Source: oxm.co.uk
D4 first look - embrace the weird via Xbox One's Kinect
Which currently known-about Xbox One game, if any, will be the game that finally breaks down and washes away years of cynicism about motion control at large? The most obvious candidate seems to be Rare's Kinect Sports Rivals, though I suspect its sunset-hued family friendly branding won't do much to win round those who think of Kinect as a kiddy's peripheral. Ubisoft's Fighter Within is rather more "grown-up", providing you equate "grown-up" entertainment with steroid shots and bloody teeth, but it'll have to perform well indeed to exorcise the spectre of Fighter Uncaged, a shoddy launch offering for the original Kinect.

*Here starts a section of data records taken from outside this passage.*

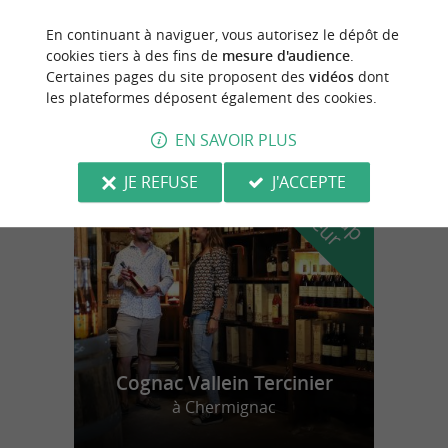
AWL Air Water Loisirs
En continuant à naviguer, vous autorisez le dépôt de
Pour un moment unique en jet ski ou
cookies tiers à des fins de
mesure d'audience
.
flyboard à La Rochelle
Certaines pages du site proposent des
vidéos
dont
les plateformes déposent également des cookies.
EN SAVOIR PLUS
n
o
t
e
c
o
u
p
e
c
o
e
u
JE REFUSE
J'ACCEPTE
r
d
r
Cognac Vallein Tercinier
à Chermignac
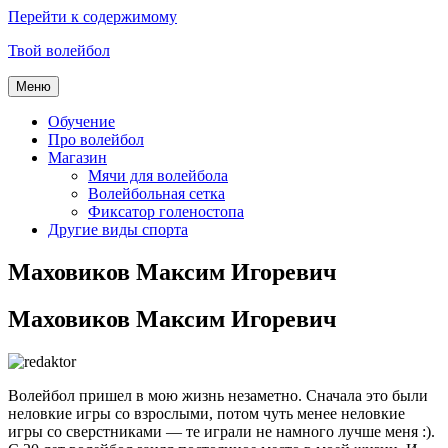
Перейти к содержимому
Твой волейбол
Меню
Обучение
Про волейбол
Магазин
Мячи для волейбола
Волейбольная сетка
Фиксатор голеностопа
Другие виды спорта
Маховиков Максим Игоревич
Маховиков Максим Игоревич
Волейбол пришел в мою жизнь незаметно. Сначала это были
неловкие игры со взрослыми, потом чуть менее неловкие
игры со сверстниками — те играли не намного лучше меня :).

And then there's D4, the Kinect-only adventure from Hidetaka "Swery" Suehiro and Access Games, which is utterly bonkers. Too bonkers for its own good, probably. At one point in a demo level set aboard a passenger jet, lead character David Young thwacks a baseball right into a drug pusher's face with a dummy's leg, hitting him so hard that his false eye pops out. Shortly afterwards, David himself gets shoed in the unmentionables and is obliged to take a seat, in a moment of wince-inducing bathos. That's your takeaway, discerning members of the press: men have fight involving prosthetics on plane, one gets kicked in the balls. Curtain. Any questions? Ah yes - all of them.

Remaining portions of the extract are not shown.